Serta saya berdiskusi panjang masalah ini dengan Rena. Ia katakan saya jangan cepat-cepat menjauh, dapat jadi hatiku perlu waktu untuk terima perkembangan posisi perasaan, dapat jadi kemungkinan memang seharusnya saya serta Riyad mengambil langkah ke jalinan yang semakin dalam serta dapat jadi yang lain. Tetapi pokoknya saya tidak nyaman, saya menampik ada disituasi ini. Ya tidak senang saja intinya.

Walau sebenarnya jika dipikir, apa sich yang kurang dari Riyad.
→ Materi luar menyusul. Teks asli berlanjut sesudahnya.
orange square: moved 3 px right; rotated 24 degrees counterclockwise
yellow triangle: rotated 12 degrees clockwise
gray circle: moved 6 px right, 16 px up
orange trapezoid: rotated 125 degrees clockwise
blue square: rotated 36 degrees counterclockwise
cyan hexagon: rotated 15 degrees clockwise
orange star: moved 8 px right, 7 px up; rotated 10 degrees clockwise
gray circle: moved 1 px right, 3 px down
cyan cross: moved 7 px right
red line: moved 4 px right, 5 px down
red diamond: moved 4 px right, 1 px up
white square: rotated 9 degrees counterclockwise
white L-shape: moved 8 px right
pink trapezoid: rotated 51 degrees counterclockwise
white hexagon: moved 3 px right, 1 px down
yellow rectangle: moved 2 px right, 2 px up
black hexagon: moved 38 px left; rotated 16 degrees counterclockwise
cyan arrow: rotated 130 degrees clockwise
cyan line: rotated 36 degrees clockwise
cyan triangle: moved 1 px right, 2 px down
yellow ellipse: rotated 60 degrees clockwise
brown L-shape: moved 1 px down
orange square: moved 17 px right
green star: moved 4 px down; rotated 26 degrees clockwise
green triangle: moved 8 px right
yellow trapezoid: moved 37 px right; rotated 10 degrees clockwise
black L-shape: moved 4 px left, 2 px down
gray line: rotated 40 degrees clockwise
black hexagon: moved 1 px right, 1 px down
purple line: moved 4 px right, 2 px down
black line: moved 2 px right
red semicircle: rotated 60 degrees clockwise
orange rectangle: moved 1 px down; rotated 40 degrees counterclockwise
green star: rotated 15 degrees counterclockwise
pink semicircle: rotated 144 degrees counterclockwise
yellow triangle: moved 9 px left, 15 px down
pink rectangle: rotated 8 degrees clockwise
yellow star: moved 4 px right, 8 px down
Disaksikan dari bagian manpun ia oke kurasa.

Serta saat saya buka WA, rupanya ada chat dari Riyad. Ia katakan ada dimuka gerbang kosku serta menyuruhku menjumpainya. What! Apa-apaan. Saya sampai speechless serta terdiam untuk sesaat.
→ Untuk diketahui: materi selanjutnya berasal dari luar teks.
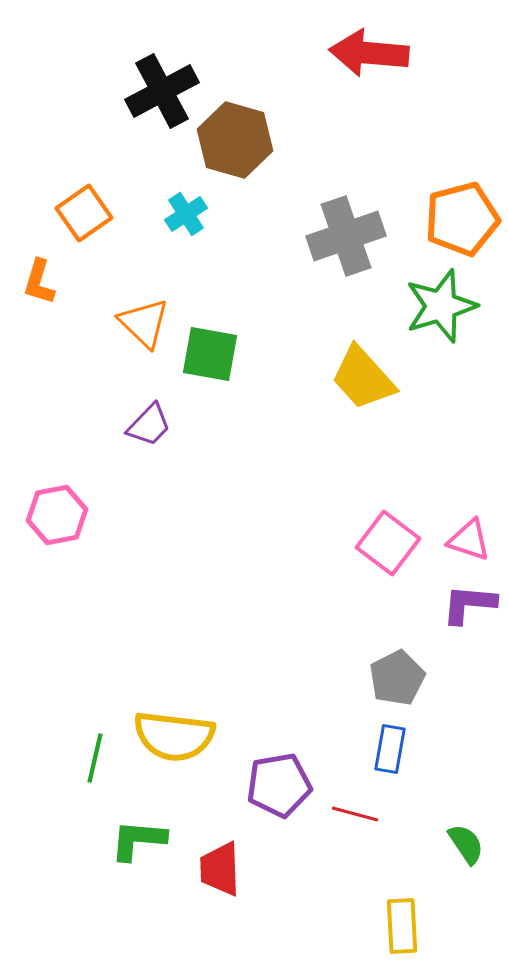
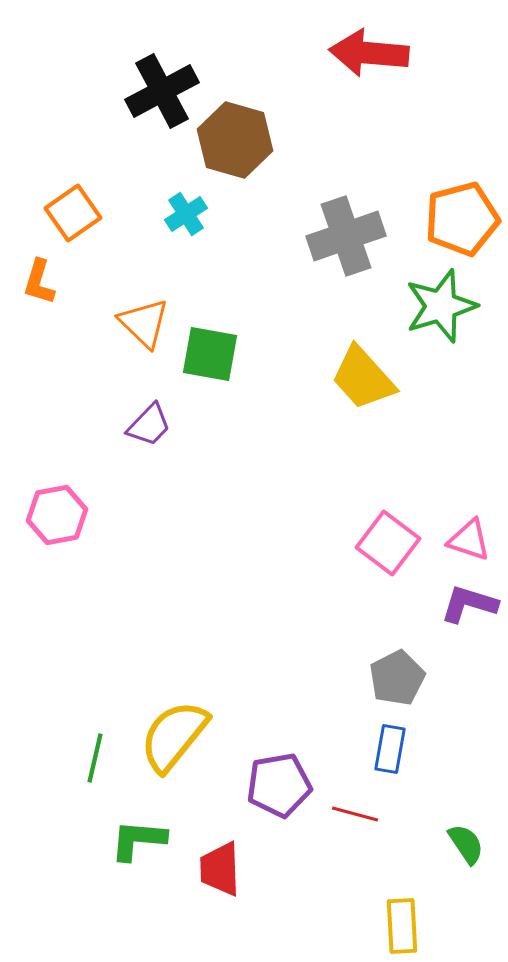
orange square: moved 11 px left
purple L-shape: rotated 12 degrees clockwise
yellow semicircle: rotated 122 degrees clockwise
"Sudah sana buruan." Tutur Rena yang turut membaca chatnya.

Dengan malas tetapi deg-degan saya mendapatkan jaket serta kerudung, selanjutnya keluar. Kulihat Riyad duduk di atas motornya. Saya mendatanginya dengan banyak sekali sumpah serapah yang siap kulontarkan. Tetapi datang didepannya saya cuma membisu waktu ia menyodorkan kantong plastik yang entahlah berisi apa. Diamku sebab bingung, sebab kukira kita akan beradu mulut lagi kaya kemaren.

"Untuk kamu." Kata Riyad singkat. Saya tahu ia berupaya tidak bicara banyak, kemungkinan.
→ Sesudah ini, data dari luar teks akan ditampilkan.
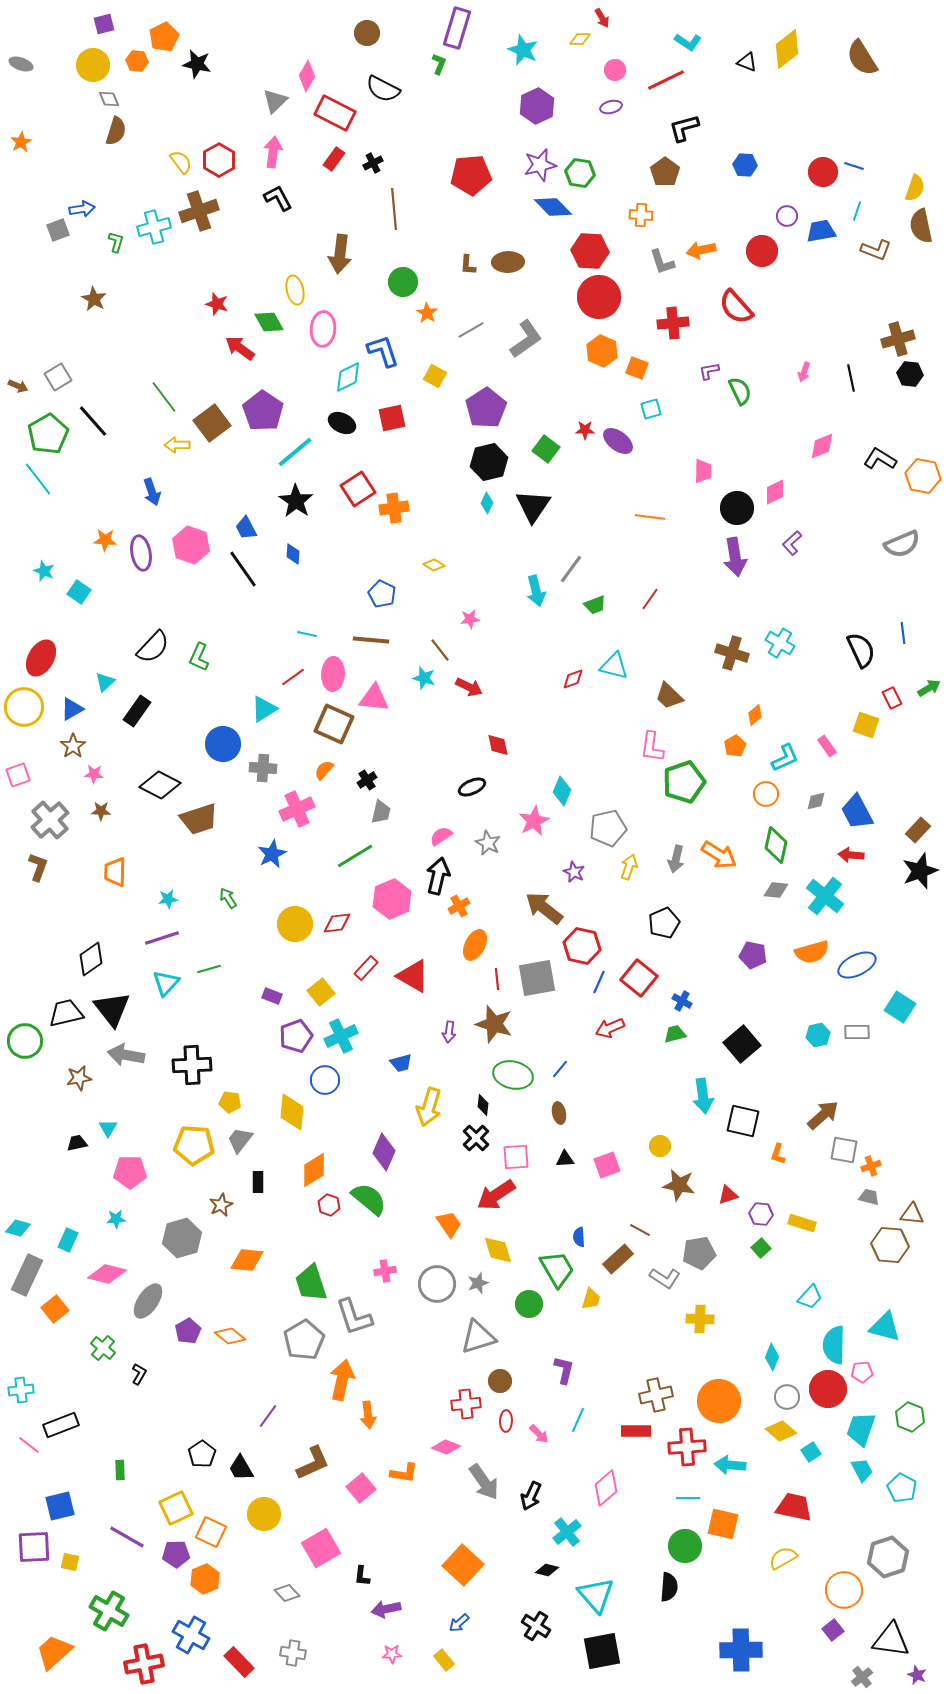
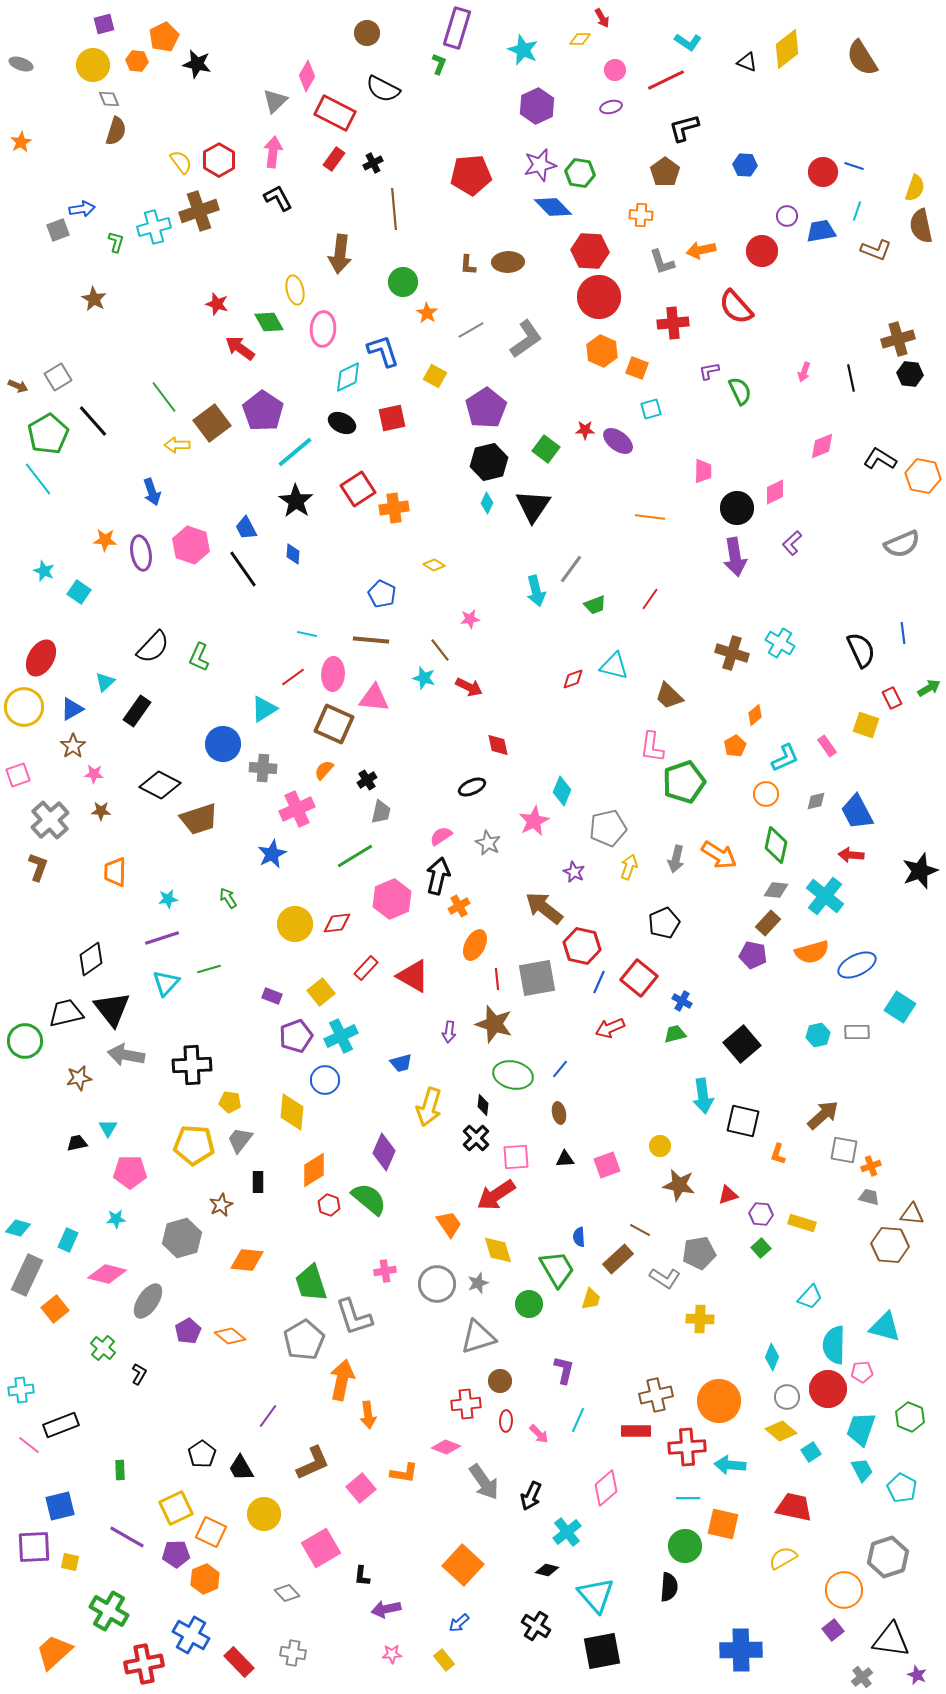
brown rectangle at (918, 830): moved 150 px left, 93 px down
Saya terima bingkisan itu sekalian menatapnya, mengharap bisa mendapatkan gestur yang bisa kuterjemahkan. Tetapi sayangnya tertutup helm.
Share:

Cerpen | Perjalanan




Saya mulai merasai potongan-potongan narasi yang membekukan kebimbangan hati manusia. Hal yang sangat asing harus kita menempuh supaya keluar dari beberapa hal yang biasa. Saya putuskan untuk turut lakukan perjalanan. Tidak ada hal yang spesial sebab kesemua orang tentu sempat lakukan ini. Sore Sabtu persisnya waktu mentari bersembunyi di balik-balik gedung, saya siap-siap untuk menggendong tas yang berisi buku-buku serta laptop untuk kerjakan beberapa hal yang belum pernah selesai rasa-rasanya. 
Kawin Silang Ayam Pama

Di benakku apakah benar saya akan mengakhiri pekerjaan ini? Saya kencangkan helm serta pastikan tidak lupa dengan hp yang kubutuhkan. Saya tidak sendiri lakukan perjalanan ini, walau dengan sadar jika orang yang sangat ditunggukan hadirnya bukan saya. Tetapi, pagar yang pasti tersentuh oleh tanganku yang kencangkan kunci mengisyaratkan jika ini hari saya lakukan perjalanan. 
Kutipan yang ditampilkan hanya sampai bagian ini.